Astruc a aussi été influencé par la première exposition de Monticelli au Cercle Artistique, influence subie aussi par d’autres jeunes peintres marseillais comme Carrera, Bichebé, Agnelli, Mathieu Verdihan à sa première époque. Laissons-lui encore la parole :
J’avais réalisé mes toiles d’Allauch en tons très chauds dans une pâte souvent un peu lourde avec moins de lumière et d’atmosphère. L’aviation, le contact direct avec les grands espaces du ciel et de la mer, les tons plus froids de la nature m’avaient dégagé de cette manière trop cuisinée à mon avis.
Ci-dessous un extrait d’un article d’André R.-Barutaud paru dans le journal « Le Méridional » du dimanche 1er janvier 1956 :
La première fois que j’ai rencontré Edmond Astruc, c’est en 1952. L’amour de l’art et je ne sais quel sentiment de curiosité m’avaient poussé vers la salle Moullot, où ce vétéran de l’École Provençale présentait « 55 ans de peinture ».
C’était une étonnante rétrospective groupant plus de cent peintures, gouaches, dessins de toutes les époques. Son œuvre maîtresse était « La marchande d’eau de mer », une imposante composition représentant une scène du Vieux-Port il y a cinquante ans, si vivante et si typiquement marseillaise qu’elle mérite sa place dans l’un de nos musées.
Ce tableau a une histoire. Edmond Astruc l’a abandonné pour ne le terminer que plusieurs années plus tard. « A l’époque où je l’entrepris, devait-il dire, les frères Wright venaient de réussir leur premier vol. J’étais torturé par l’aviation. » Une vocation irrésistible allait transformer le cours de sa vie.
Laissons à nouveau Edmond Astruc s’exprimer lui-même :
Ayant commencé depuis le 4 Novembre mes 78 ans j’ai l’impression que jamais ma vision de la beauté n’a été aussi grande et variée et je découvre là ou autrefois je ne voyais qu’un sujet banal des beautés que je m’efforce de sortir de leur cachette pour les faire voir dans mes peintures à tout le monde.

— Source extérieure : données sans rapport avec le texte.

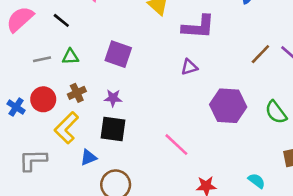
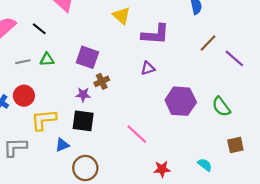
brown line: (260, 54) -> (208, 43), moved
brown cross: (77, 93) -> (102, 81), moved
yellow L-shape: (66, 128) -> (44, 120), turned 40

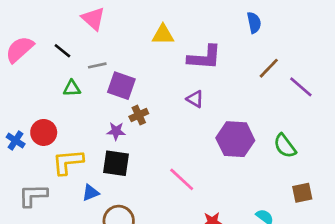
yellow triangle: (121, 16) -> (163, 35), turned -42
gray line: (23, 62) -> (97, 65), moved
purple triangle: (148, 68) -> (195, 99), turned 48

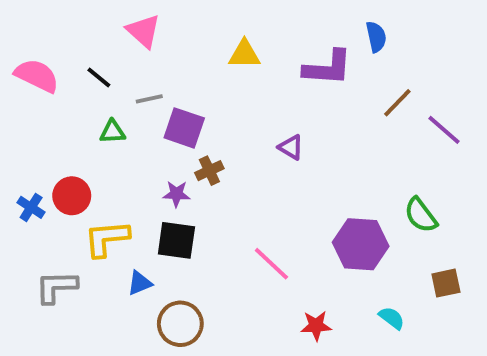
pink semicircle: (20, 49) -> (37, 76), turned 68
purple L-shape: (204, 57) -> (328, 68), moved
purple hexagon: (235, 139) -> (361, 244), moved

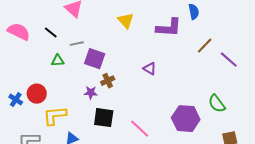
yellow triangle: (244, 54) -> (126, 21), turned 48
black square: (176, 240) -> (104, 118), moved

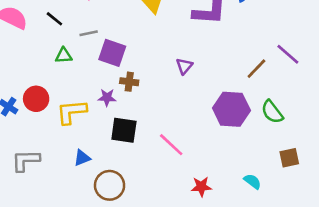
brown line: (205, 46) -> (256, 69), moved
purple triangle: (150, 69) -> (184, 66), turned 40
brown cross: (108, 81) -> (129, 82), turned 32
yellow L-shape: (55, 116) -> (72, 112), moved
purple hexagon: (186, 119) -> (231, 109), moved

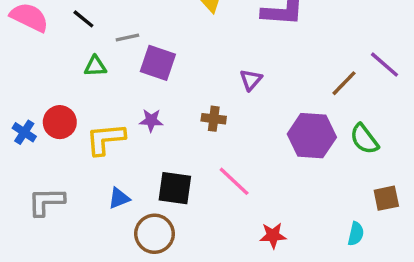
brown cross: (129, 82) -> (214, 119), moved
black square: (124, 130) -> (175, 188), moved
cyan semicircle: (252, 181) -> (356, 234), moved, turned 66

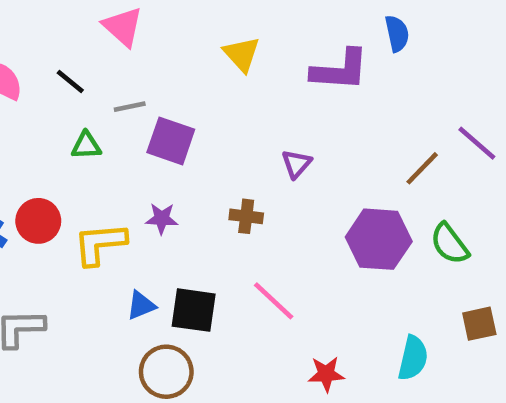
blue triangle: (119, 198) -> (141, 305), moved
cyan semicircle: (356, 234) -> (413, 358), moved, size x1.4

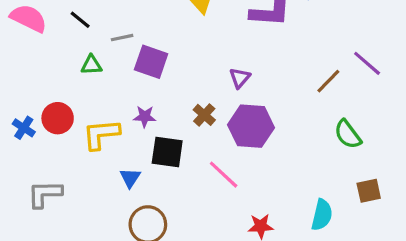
brown cross: (246, 216) -> (204, 115), turned 35
purple hexagon: (379, 239) -> (251, 126), moved
blue triangle: (141, 305) -> (130, 178), turned -35
black square: (194, 310) -> (167, 152), moved

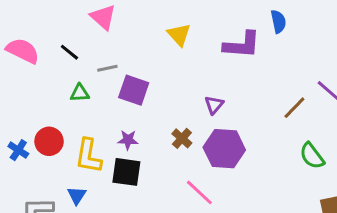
yellow L-shape: (101, 134) -> (88, 156), turned -75
black square: (167, 152) -> (126, 172), moved
blue triangle: (130, 178) -> (77, 195), moved

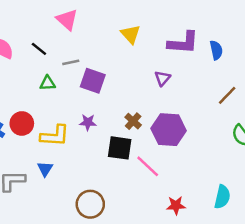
blue semicircle: (278, 22) -> (216, 50), moved
purple triangle: (214, 105) -> (162, 78), moved
yellow L-shape: (88, 156) -> (55, 136), turned -96
black square: (126, 172) -> (120, 148), moved

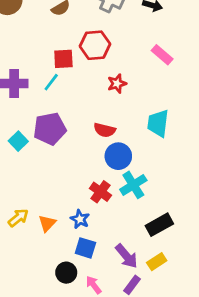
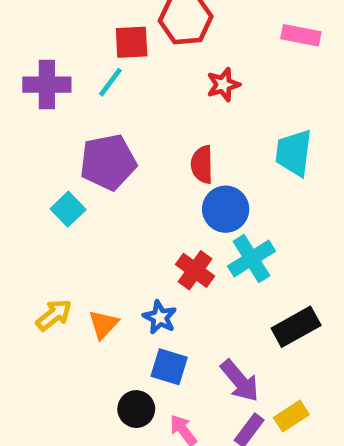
pink rectangle: (162, 55) -> (301, 35), turned -30
red semicircle: (105, 130) -> (202, 165), turned 75
cyan square: (18, 141) -> (68, 209), moved
yellow rectangle: (157, 262) -> (291, 416), moved

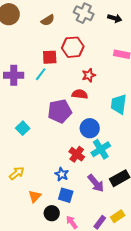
purple pentagon: (108, 162) -> (60, 111), moved
red semicircle: (202, 165) -> (80, 94), moved, turned 98
orange triangle: (103, 324) -> (35, 196), moved
purple arrow: (240, 381) -> (96, 183), moved

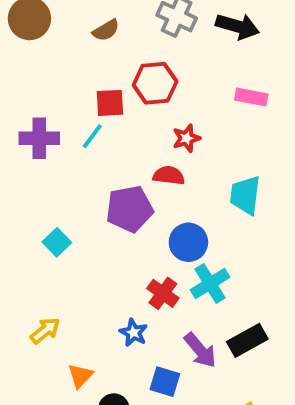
black arrow: (115, 18) -> (237, 26), size x1.5
blue square: (66, 195) -> (165, 382), moved

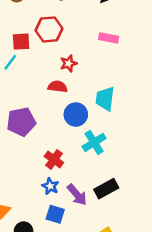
purple pentagon: (130, 209) -> (21, 122), moved
blue circle: (188, 242) -> (76, 115), moved
cyan cross: (210, 283) -> (94, 142), moved
blue star: (133, 333) -> (50, 186), moved

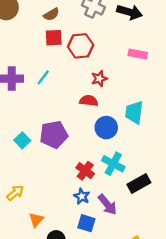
red square: (21, 42) -> (54, 38), moved
cyan cross: (94, 142) -> (113, 164), moved, turned -30
black rectangle: (106, 189) -> (139, 184), moved

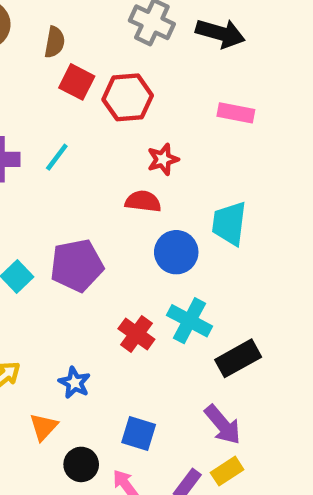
brown semicircle: (51, 14) -> (55, 42), moved, turned -49
red square: (54, 38) -> (77, 82), turned 30
blue star: (82, 196) -> (75, 383), moved
purple arrow: (107, 205) -> (223, 425), moved

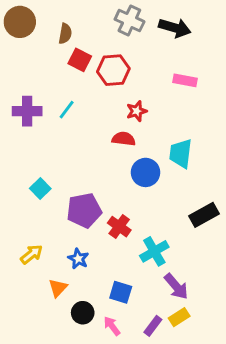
purple pentagon: (77, 265) -> (84, 210), moved
cyan cross: (189, 321) -> (154, 251), moved, turned 32
black rectangle: (238, 358) -> (204, 215), moved

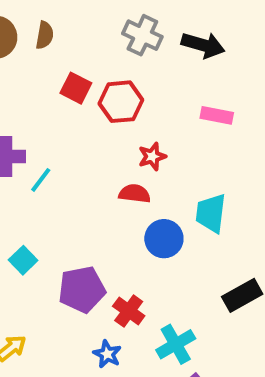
brown semicircle: (65, 34) -> (45, 35), moved
cyan line: (67, 110) -> (41, 180), moved
blue star: (78, 259) -> (107, 354), moved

Il y a deux mois environ, j’étais en train de faire la place des Capucines ; un prêtre pressé, sa valise à la main, dans la direction de la gare s’est arrêté pile devant mon tableau et m’a dit : « Excusez-moi, mais permettez-moi de vous féliciter ; sans votre tableau je n’aurai jamais vu la beauté de cette place devant laquelle je passe souvent ». Je lui ai répondu : « c’est le rôle du peintre ».